Advantages of checking identity before giving user access
The main advantage of using an architecture that does not implicitly trust users is total protection of the network, both from outside threats and from those inside the network. Traditional security models, such as Defense in Depth, focus protection on the perimeter of the network, but this approach is now ineffective for modern companies where most violations occur internally. The exfiltration of data is very simple if you already have access to the network, which is why this approach allows you to inhibit access until users are verified and clearly identified.
Furthermore, this type of architecture also guarantees greater protection of data that is located outside the network: in fact, companies are increasingly deciding to store sensitive information in the cloud. Turning attention away from the perimeter and focusing on identity verification gives such networks that allow access to only trusted users the ability to protect data no matter where it is located.
Basic principles of a network that does not allow implicit access
There are several technologies and best practices which can be used to build a network architecture that works on the principle no user should ever be trusted, unless verified first:
• Access with minimal privileges, which means only allowing users access to the information they strictly need. This reduces the paths generally used by malware and scammers and reduces the chances of internal data exfiltration
• Micro-segmentation divides a network into separate segments with different login credentials.
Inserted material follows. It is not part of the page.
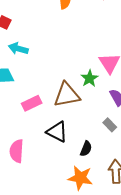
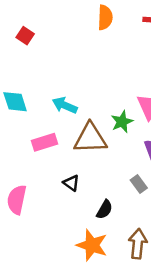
cyan arrow: (18, 49) -> (65, 105), moved
black triangle: (57, 132) -> (71, 183), size x0.6

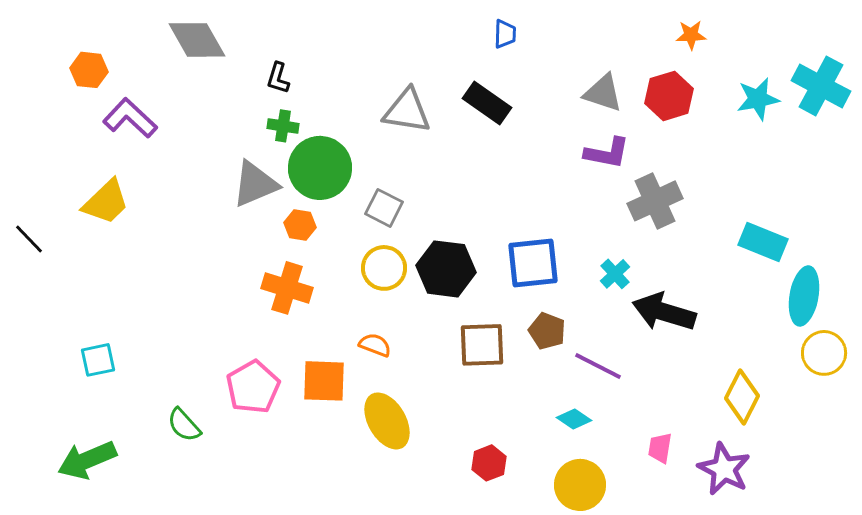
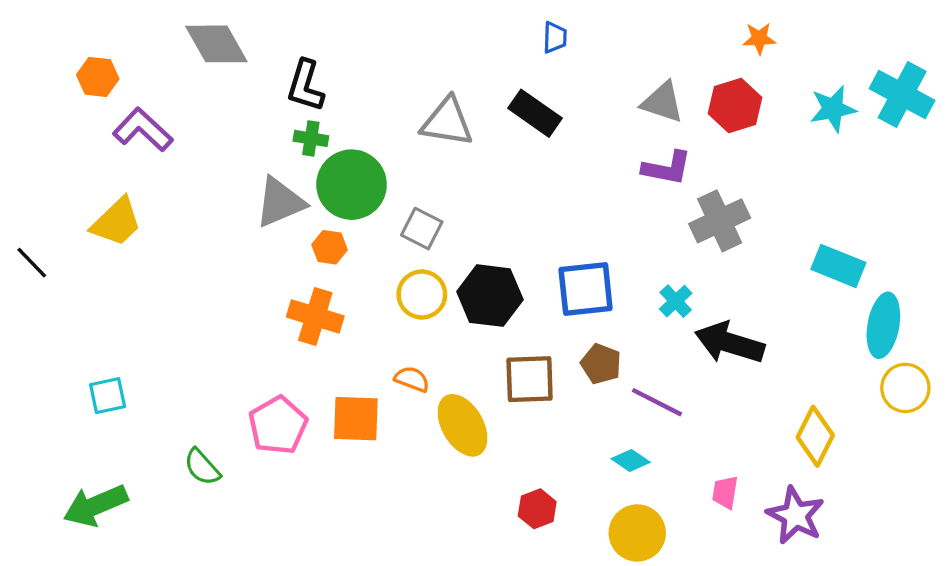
black L-shape: (278, 78) -> (305, 86), size x1.5
yellow ellipse: (387, 421) -> (463, 425), moved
This increases protection and prevents criminals from infiltrating the entire network even if one of the segments is violated.
• Multi-factor authentication (MFA) requires two or more methodologies to prove that the user is really who he claims to be. The use of an MFA tool provides reliable identity verification, which is essential for any no-implicit trust-based model.
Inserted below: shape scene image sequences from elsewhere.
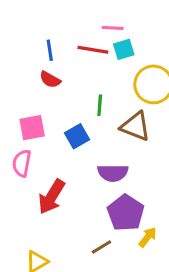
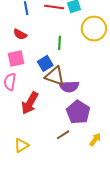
red semicircle: (50, 80) -> (20, 34), moved
brown triangle: (135, 126) -> (55, 76), moved
yellow arrow: (148, 237) -> (95, 140), moved

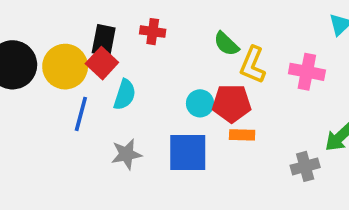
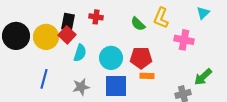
yellow L-shape: (253, 65) -> (161, 18), moved
cyan circle: (200, 103) -> (111, 58), moved, size x1.5
blue line: (81, 114) -> (44, 79), moved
• Risk-adaptive safety checks are necessary in order to analyze the behavior of people or entities and identify potentially risky activities in (close to) real time. Gartner calls this Continuous Adaptive Risk and Trust Assessment (CARTA).
How to implement a zero implicit trust architecture
It is possible to approach this new security model in various ways, but there are fundamental assessments that all companies will need to do if they want to adopt an efficient zero implicit trust architecture, such as:
• Consider adding all the necessary technologies and tools to existing equipment
• Next generation firewall: it is essential to have adequate tools that provide network protection, decode traffic and that help with micro-segmentation.
• Risk-adaptive security tools: To apply adaptive controls, you need to have all the tools you need.
• Multi-factor authentication: there are different options and suppliers of MFA, however it is vitally important to choose the one that best suits the needs of your company.
• Understand the real access needs: it is necessary to establish precisely which data each user can access, in order to grant the minimum access privilege and limit possible risks.
• Corporate culture: both at a general and granular security level, corporate culture is crucial for the effectiveness of any security model adopted. In the case of a zero implicit trust model, in which both external and internal threats are assessed, a knowledgeable and informed workforce is the key to success.
COVID-19 accelerated digital acceptance and absorption at a global level bringing with it a different level of cybersecurity issues. Where earlier remote-work used to get split votes, it has now become an accepted norm. Financial e-transactions have become more of a necessity than an accessory. Online education has increased the risk of children being subjected to cyber frauds. There is, therefore, no better time than now for organizations to look at a zero implicit trust model to secure their networks, data and users.